These green tomatoes are unripe tomatoes and not the green variety. I think sometimes you can find them at the stores but only seldom and seasonal but make sure what you are buying are unripe.
I started my garden very early in spring this year. The tomato plants made fruits early and were already becoming large and prolific but I just can’t be patient for them to turn pink. I look at them more than once a day and stare at them and maybe I can see a tinge of pink but there aren’t.
I just could not wait anymore so I decided, with my eyes closed, I cut off the very bottom cluster of the still very green tomatoes. I was going to cook fried catfish that evening so I thought to fry some of those tomatoes to go with the catfish. I never had fried green tomatoes before so I didn’t know what to expect and felt that if we didn’t like it I just wasted some precious tomatoes.
It turned out so good that I may not wait for the other tomatoes to ripen and just fry them. I didn’t fry all the tomatoes so I pickled the rest the next day. Again, I never made them or had them before but it was another pleasant surprise. See Pickled Green Tomatoes.
You will need three bowls or containers. One for the egg wash, another for flour and the other for the cornmeal and flour or breadcrumbs.
These measurements are for 2 large tomatoes. You can double them if you have more.
- Wash the green tomatoes and cut them in discs about 1/4” thick. Beat an egg in a bowl with about 4 tablespoons milk or buttermilk. (I did not have buttermilk but I have Ranch Seasoning so I added 1 tsp. in the milk. It contains buttermilk.) But it’s optional.
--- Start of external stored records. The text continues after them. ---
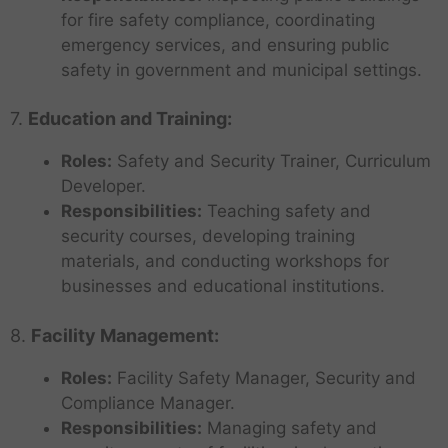
for fire safety compliance, coordinating
emergency services, and ensuring public
safety in government and municipal settings.
7.
Education and Training:
Roles:
Safety and Security Trainer, Curriculum
Developer.
Responsibilities:
Teaching safety and
security courses, developing training
materials, and conducting workshops for
businesses and educational institutions.
8.
Facility Management:
Roles:
Facility Safety Manager, Security and
Compliance Manager.
Responsibilities:
Managing safety and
- In another bowl put about ½ cup of flour for dredging.
- In the third bowl, put ¼ cup flour and ¼ cup cornmeal, ½ tsp. salt and pepper. You may replace the above with ½ cup breadcrumbs.
Dredge each tomato disc in the flour shaking off excess then dip it in the egg wash. Dredge it in the cornmeal mix or breadcrumbs and deep fry in med-hot oil until brown on both sides. Drain them on a wire rack over a tray.


They were absolutely awesome. I should have fried more but I wasn’t sure what to expect. My husband ate almost all by himself and said it was nostalgic and remembered his childhood since he is a “country boy” and grew up in the country.
I may not have red-ripe tomatoes to harvest anymore, but it’s ok.